Use of antenatal and postnatal care by migrant women in the Netherlands: reasons for inadequate use, 2010-2012

Since the last decennia maternity care in the Netherlands has to deal with an increasing ethnic diversity among its clients. It is therefore important to get insight in the functioning and quality of maternity care and to explore to what extent it answers needs and care demands from migrant as well as native clients in the Netherlands. Ethnic and cultural diversity results in differences in perinatal outcomes. Studies have shown that migrant women start antenatal care relatively late and use it less frequently than native women. Known risk factors as language proficiency, lower education, larger families, etc. partly explain these differences, but not for all ethnic groups. Thorough research about motives and explanations for the ethnic differences in the use of midwifery care and maternity care assistance between and within ethnic groups is still lacking. Specific bottle-necks such as approach and differences in expectations might influence the health care process and the workload of midwives.
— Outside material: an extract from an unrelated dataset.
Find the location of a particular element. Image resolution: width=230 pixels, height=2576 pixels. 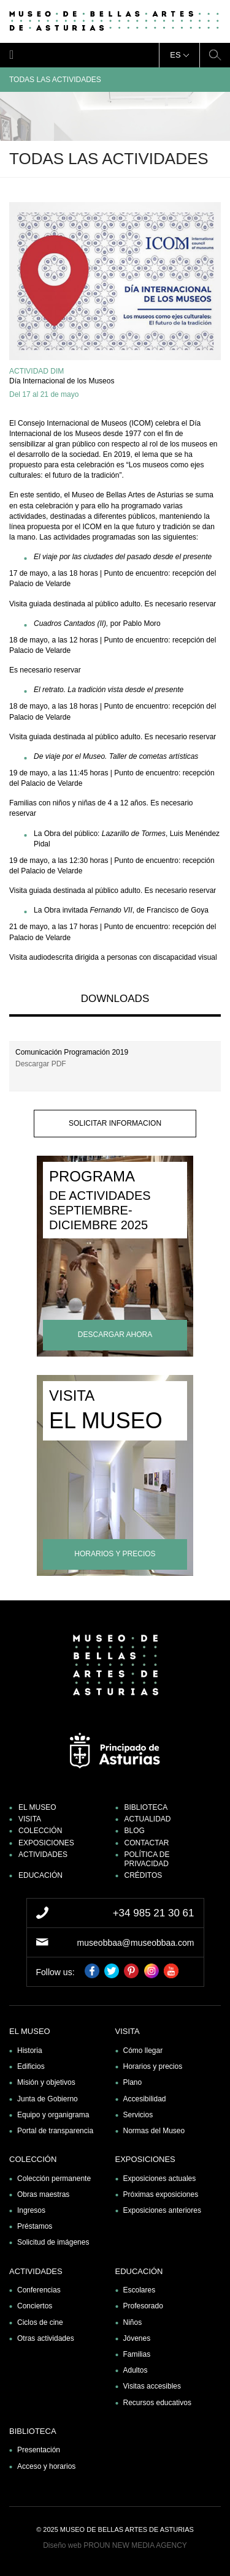

Jóvenes is located at coordinates (137, 2338).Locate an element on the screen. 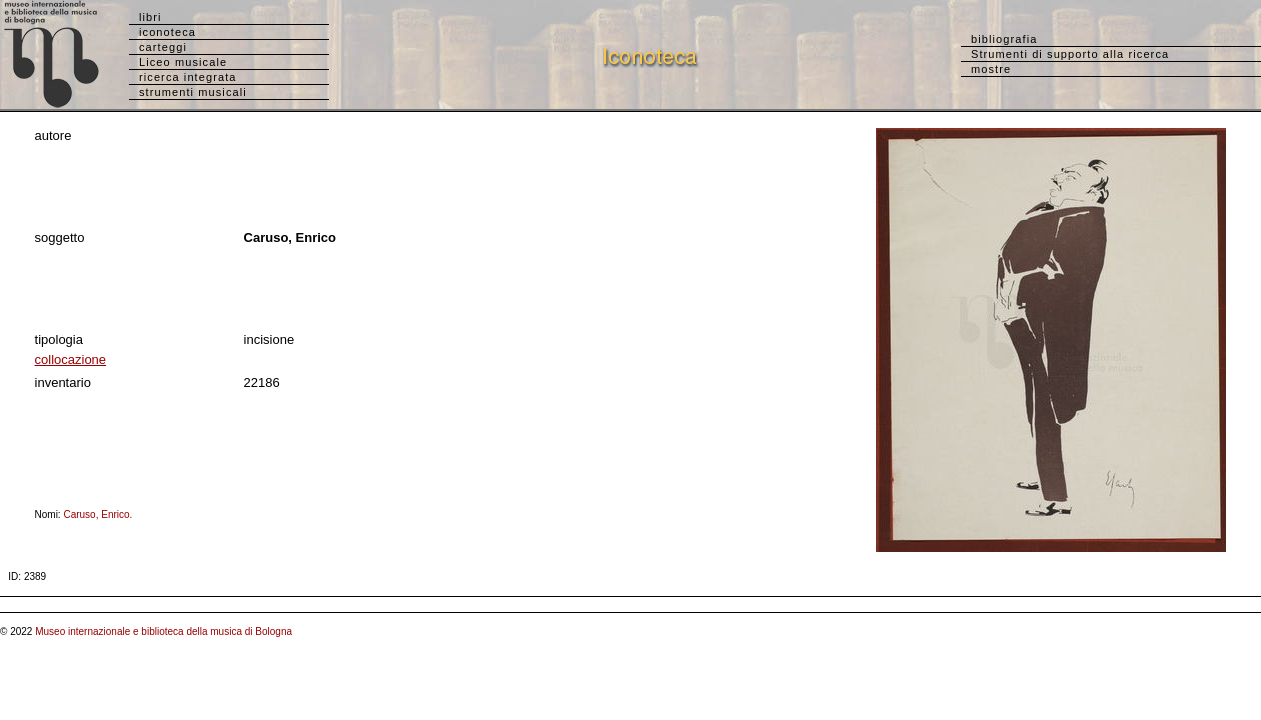 Image resolution: width=1261 pixels, height=720 pixels. ricerca integrata is located at coordinates (188, 77).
This research will study in depth reasons for inadequate use of midwifery care and maternity care assistance by migrant women through in depth interviews and focus groups among maternity care clients from the major migrant groups in the Netherlands.

This study will be executed within the frame of the national study DELIVER; within 20 midwifery practices in the Netherlands data from all clients will be collected during one year through registries and questionnaires. This study among migrant women will combine findings from the qualitative part with the quantitative data collected in the overall DELIVER study.